L'implication directe de Germaine Tillion prend fin rapidement du fait du rappel de Jacques Soustelle début 1956, désormais passé du côté des conservateurs, et la nomination de Robert Lacoste, socialiste qui mène une politique encore plus axée sur la répression à grande échelle dans laquelle Germaine Tillion, chose évidente, n'avait pas sa place. Face à cette politique du gros bâton, elle soutient le développement des centres sociaux jusqu'au début de 1957 quand elle se rend compte que les choses ont changé et notamment que la généralisation de la torture rend impossible tout arrangement politique. Les centres sociaux résistent cependant, fonctionnant plus ou moins bien dans un climat de plus en plus violent; leur histoire est marquée par des procès (1957, 1959) pour complicité active avec le FLN, et surtout par l'attentat de l'OAS le 15 mars 1962, tuant six des cadres, dont l'enseignant et écrivain algérien Mouloud Feraoun.
Après le départ de Jacques Soustelle, elle passe trois mois chez les Touareg dans le Sahara, avant de rentrer à Paris. Elle met notamment au point un texte sur la situation économique et sociale de l'Algérie, publié en plusieurs livraisons dans l'organe Voix et visages, puis sous forme de brochure. Ce texte, d'abord peu connu, touche un public beaucoup plus large lorsqu'il est publié tardivement en 1957 par les Editions de Minuit, provoquant de nombreuses critiques. Il fut reproché, entre autres, à l'auteur, de ne pas évoquer les questions politiques, en liaison avec les critiques dont fut alors l'objet Albert Camus, préfacier de l'édition américaine du livre. Elle intervient d'autre part en mai 1957 comme témoin de la défense dans le procès du moudjahid Mohammed Ben Sadok, qui a tué Ali Chekkal, ancien vice-président de l'Assemblée algérienne. Cela entraine sa rupture définitive avec Jacques Soustelle, témoin, lui, de l'accusation. Mohamed Ben Sadok échappe finalement à la peine de mort.
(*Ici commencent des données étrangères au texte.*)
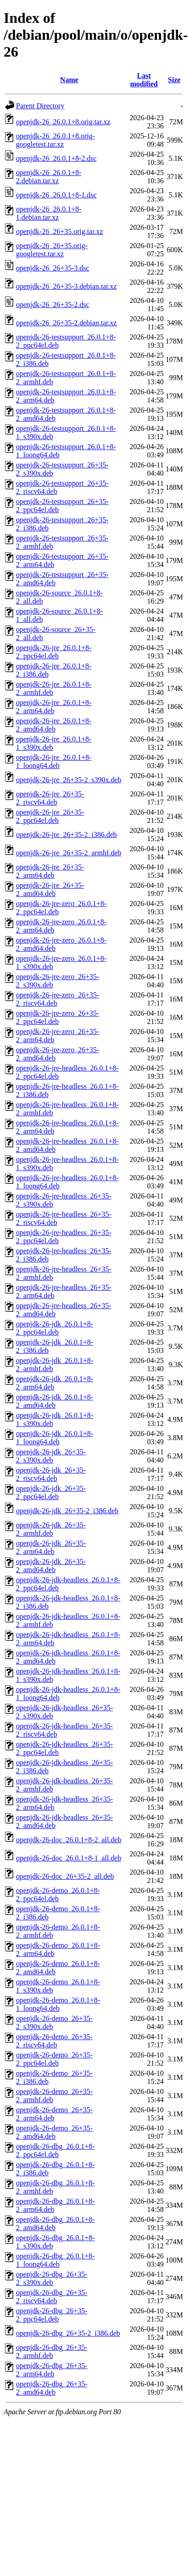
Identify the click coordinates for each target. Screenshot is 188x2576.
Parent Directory (40, 106)
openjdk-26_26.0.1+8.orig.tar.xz (63, 122)
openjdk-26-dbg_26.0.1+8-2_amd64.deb (55, 2223)
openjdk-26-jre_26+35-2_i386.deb (66, 834)
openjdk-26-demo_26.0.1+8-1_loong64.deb (58, 2004)
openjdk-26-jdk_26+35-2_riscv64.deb (51, 1474)
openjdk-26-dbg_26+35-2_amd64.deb (52, 2388)
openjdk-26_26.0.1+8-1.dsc (56, 195)
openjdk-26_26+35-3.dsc (52, 268)
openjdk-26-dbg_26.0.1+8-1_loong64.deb (55, 2260)
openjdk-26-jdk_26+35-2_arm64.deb (51, 1547)
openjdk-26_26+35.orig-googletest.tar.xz (52, 250)
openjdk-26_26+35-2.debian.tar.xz (66, 323)
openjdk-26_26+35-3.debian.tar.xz (66, 286)
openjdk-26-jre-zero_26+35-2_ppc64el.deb (57, 1017)
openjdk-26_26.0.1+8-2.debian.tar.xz (48, 177)
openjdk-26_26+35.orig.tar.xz (59, 231)
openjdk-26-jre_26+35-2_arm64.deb (50, 871)
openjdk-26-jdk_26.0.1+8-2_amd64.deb (54, 1401)
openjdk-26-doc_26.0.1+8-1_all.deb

En juin 1957, alors que la « bataille d'Alger» fait rage depuis cinq mois, David Rousset, le grand résistant, compagnon de Sartre et un des fondateurs du Comité Maurice Audin, obtient de Guy Mollet une autorisation de visite des lieux de détention en Algérie. La Commission envoie en Algérie cinq personnes, dont Germaine Tillion. La mission dure du 18 juin au 3 juillet. Puis ce furent les contacts avec Yacef Saadi en juillet-août 1957. Responsable de la Zone autonome d'Alger, alors traqué par les parachutistes du général Massu, il sollicite de Germaine Tillion un entretien qui a lieu le 4 juillet 1957, dans la Casbah d'Alger; ce jour-là, elle le rencontre accompagné d'Ali la Pointe, et en présence de Zohra Drif et de Djamila Bouhired. L'entretien dure cinq heures d'où il en ressort que Yacef Saadi s'engage à mettre fin aux attentats en contrepartie d'un arrêt des exécutions capitales.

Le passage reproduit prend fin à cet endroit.